Helping teens with career planning
Teens look to parents when making future-oriented decisions; explore suggestions for steering them in the right direction.
Most parents would like some assurance that their teens will experience a positive future. We would love to have a crystal ball to get a clear picture of what is to come for our teens – as parents, we would love to give our children all the tools necessary for creating a perfect future.
But what contributes to a successful future? Teens look to parents when making future-oriented decisions. Of course, parents can’t guarantee a perfect future, but they can help teens think ahead about actions that contribute to future success.
By the time teens are age 17 or 18; most teens have discovered a number of realities about themselves. Older teens often feel excited and ready to move into the “real” adult world and work toward dreams. Teens realize that they will soon need to make decisions that will have major consequences in their lives, a reality that intensifies as they near high school graduation. Fortunately, abilities to make sound choices improve throughout adolescence. Teens begin to realize they have the power to make choices and predict outcomes with some degree of accuracy. They tend to work very energetically to achieve what they consider to be worthwhile goals.

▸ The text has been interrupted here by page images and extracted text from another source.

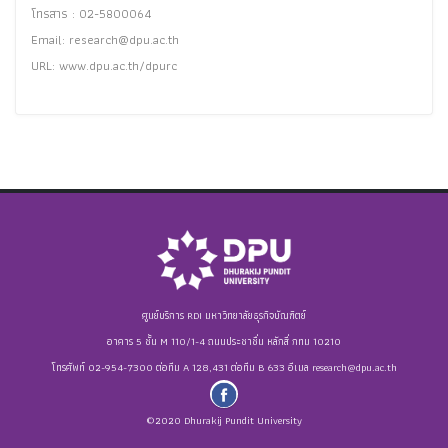
โทรสาร : 02-5800064
Email:
research@dpu.ac.th
URL: www.dpu.ac.th/dpurc
ศูนย์บริการ RDI มหาวิทยาลัยธุรกิจบัณฑิตย์
อาคาร 5 ชั้น M 110/1-4 ถนนประชาชื่น หลักสี่ กทม 10210
โทรศัพท์ 02-954-7300 ต่อทีม A 128,431 ต่อทีม B 633 อีเมล
research@dpu.ac.th
©2020 Dhurakij Pundit University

How can parents help? You can ask the right questions that will lead to your teen’s self-awareness. You can work with them to sort out the answers and make plans. You can help them learn to strike a balance between having a dream and developing realistic steps to transform that dream into a reality.
How parents can help teens with career planning:
- Help teens find out more when they express interest in a job or field of work.

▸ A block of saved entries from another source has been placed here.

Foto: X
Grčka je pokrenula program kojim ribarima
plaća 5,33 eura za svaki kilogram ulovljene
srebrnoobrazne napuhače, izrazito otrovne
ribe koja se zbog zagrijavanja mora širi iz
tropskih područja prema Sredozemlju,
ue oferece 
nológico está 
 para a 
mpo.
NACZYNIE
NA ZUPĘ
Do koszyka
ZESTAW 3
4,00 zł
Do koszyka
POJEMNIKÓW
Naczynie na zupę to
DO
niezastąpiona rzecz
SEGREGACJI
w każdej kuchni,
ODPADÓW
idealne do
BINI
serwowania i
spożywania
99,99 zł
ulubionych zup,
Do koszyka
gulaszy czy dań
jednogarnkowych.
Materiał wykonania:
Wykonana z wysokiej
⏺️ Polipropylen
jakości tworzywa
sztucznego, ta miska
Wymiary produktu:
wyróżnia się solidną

- Ask a friend, neighbor or relative in the field to talk with your teen about what they like or don’t like about their selected job.
- Talk to the guidance counselor about “vocational interest” tests and other sources of information.
- Talk with teens about their dreams for the future.
- Help your teen set up some job shadowing or volunteering in a career of interest.
- Ask them “What kinds of people do you want to work with?”
- Stress the personal and social values of work. Work should be meaningful and fit with a teen’s values.
What to avoid:
- Try not to push teens into making decisions too early, especially if they do not yet have career goals
- Avoid stereotyping based on gender roles. Encourage males and females alike to explore nontraditional career options.
- Don’t judge too harshly. Career choice involves a long and creative process of exploration. Teens eventually recognize their own “dead ends,” and eventually get back on the road toward realistic work.
Teens need parental guidance in gathering information and assessing how personal characteristics and dreams fit with specific educational and career possibilities. Teens who learn broad planning and management skills will be better prepared to enter the adult world.
Parents can help inspire a personal purpose to enable teens to create rewarding lives. Parents who discuss spiritual and moral issues, model hope and future-building, and allow questioning strengthen their teen’s sense of purpose, meaning and optimism.